In ASP.NET MVC, you can mark up a controller method with AuthorizeAttribute, like this:

[Authorize(Roles = "CanDeleteTags")]
public void Delete(string tagName)
    // ...

This means that, if the currently logged-in user is not in the "CanDeleteTags" role, the controller method will never be called.

Unfortunately, for failures, AuthorizeAttribute returns HttpUnauthorizedResult, which always returns HTTP status code 401. This causes a redirection to the login page.

If the user isn't logged in, this makes perfect sense. However, if the user is already logged in, but isn't in the required role, it's confusing to send them back to the login page.

It seems that AuthorizeAttribute conflates authentication and authorization.

This seems like a bit of an oversight in ASP.NET MVC, or am I missing something?

I've had to cook up a DemandRoleAttribute that separates the two. When the user isn't authenticated, it returns HTTP 401, sending them to the login page. When the user is logged in, but isn't in the required role, it creates a NotAuthorizedResult instead. Currently this redirects to an error page.

Surely I didn't have to do this?

+1  A: 

Unfortunately, you're dealing with the default behavior of ASP.NET forms authentication. There is a workaround (I haven't tried it) discussed here:

(It's not specific to MVC)

I think in most cases the best solution is to restrict access to unauthorized resources prior to the user trying to get there. By removing/graying out the link or button that might take them to this unauthorized page.

It probably would be nice to have an additional parameter on the attribute to specify where to redirect an unauthorized user. But in the meantime, I look at the AuthorizeAttribute as a safety net.

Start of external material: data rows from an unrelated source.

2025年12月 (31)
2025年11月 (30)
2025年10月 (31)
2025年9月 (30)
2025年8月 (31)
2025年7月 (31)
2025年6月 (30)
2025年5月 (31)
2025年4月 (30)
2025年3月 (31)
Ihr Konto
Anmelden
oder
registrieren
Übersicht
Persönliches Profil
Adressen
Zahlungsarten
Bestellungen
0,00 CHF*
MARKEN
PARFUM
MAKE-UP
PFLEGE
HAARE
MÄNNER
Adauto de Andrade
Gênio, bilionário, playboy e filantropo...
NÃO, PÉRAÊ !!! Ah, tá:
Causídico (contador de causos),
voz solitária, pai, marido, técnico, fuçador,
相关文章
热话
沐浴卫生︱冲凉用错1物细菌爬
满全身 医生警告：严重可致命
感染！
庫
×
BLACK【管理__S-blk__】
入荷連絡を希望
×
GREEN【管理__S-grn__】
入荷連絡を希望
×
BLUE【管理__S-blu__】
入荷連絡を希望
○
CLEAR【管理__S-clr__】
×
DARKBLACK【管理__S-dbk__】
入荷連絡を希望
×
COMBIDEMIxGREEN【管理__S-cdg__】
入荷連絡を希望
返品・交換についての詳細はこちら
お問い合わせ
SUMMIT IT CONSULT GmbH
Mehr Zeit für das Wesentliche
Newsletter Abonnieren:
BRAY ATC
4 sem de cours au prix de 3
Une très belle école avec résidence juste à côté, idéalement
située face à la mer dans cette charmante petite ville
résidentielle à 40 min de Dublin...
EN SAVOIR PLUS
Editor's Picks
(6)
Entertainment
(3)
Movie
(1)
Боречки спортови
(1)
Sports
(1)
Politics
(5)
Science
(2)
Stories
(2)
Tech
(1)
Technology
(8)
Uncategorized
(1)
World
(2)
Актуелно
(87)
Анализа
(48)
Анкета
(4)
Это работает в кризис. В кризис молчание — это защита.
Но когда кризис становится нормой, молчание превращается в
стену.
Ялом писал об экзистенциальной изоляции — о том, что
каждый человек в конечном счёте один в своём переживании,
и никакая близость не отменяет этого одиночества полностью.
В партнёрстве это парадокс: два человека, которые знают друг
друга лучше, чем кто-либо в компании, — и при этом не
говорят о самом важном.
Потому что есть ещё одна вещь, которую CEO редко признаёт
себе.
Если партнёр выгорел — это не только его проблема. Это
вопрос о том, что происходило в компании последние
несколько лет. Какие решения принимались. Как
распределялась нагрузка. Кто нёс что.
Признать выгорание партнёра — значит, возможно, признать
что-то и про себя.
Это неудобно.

I plan on removing the link based on authorization as well (I saw a question on here about that somewhere), so I'll code an HtmlHelper extension method up later.
Roger Lipscombe
I still have to prevent the user from going directly to the URL, which is what this attribute is all about. I'm not too happy with the Custom 401 solution (seems a bit global), so I'll try modelling my NotAuthorizedResult on RedirectToRouteResult...
Roger Lipscombe
+2  A: 

I always thought this did make sense. If you're logged in and you try to hit a page that requires a role you don't have, you get forwarded to the login screen asking you to log in with a user who does have the role.

You might add logic to the login page that checks to see if the user is already authenticated. You could add a friendly message that explains why they've been bumbed back there again.

It's my feeling that most people don't tend to have more than one identity for a given web app.If they do, then they're smart enough to think "my current ID doesn't have mojo, I'll log back in as the other one".
Roger Lipscombe
Although your other point about displaying something on the login page is a good one. Thanks.
Roger Lipscombe
+5  A: 

Add this to your Login Page_Load function:

// User was redirected here because of authorization section
if (User.Identity != null && User.Identity.IsAuthenticated)

When the user is redirected there but is already logged in, it shows the unauthorized page. If they are not logged in, it falls through and shows the login page.

Alan Jackson
Page_Load is a webforms mojo
@Chance - then do that in the default ActionMethod for the controller that is called where FormsAuthencation has been setup to call.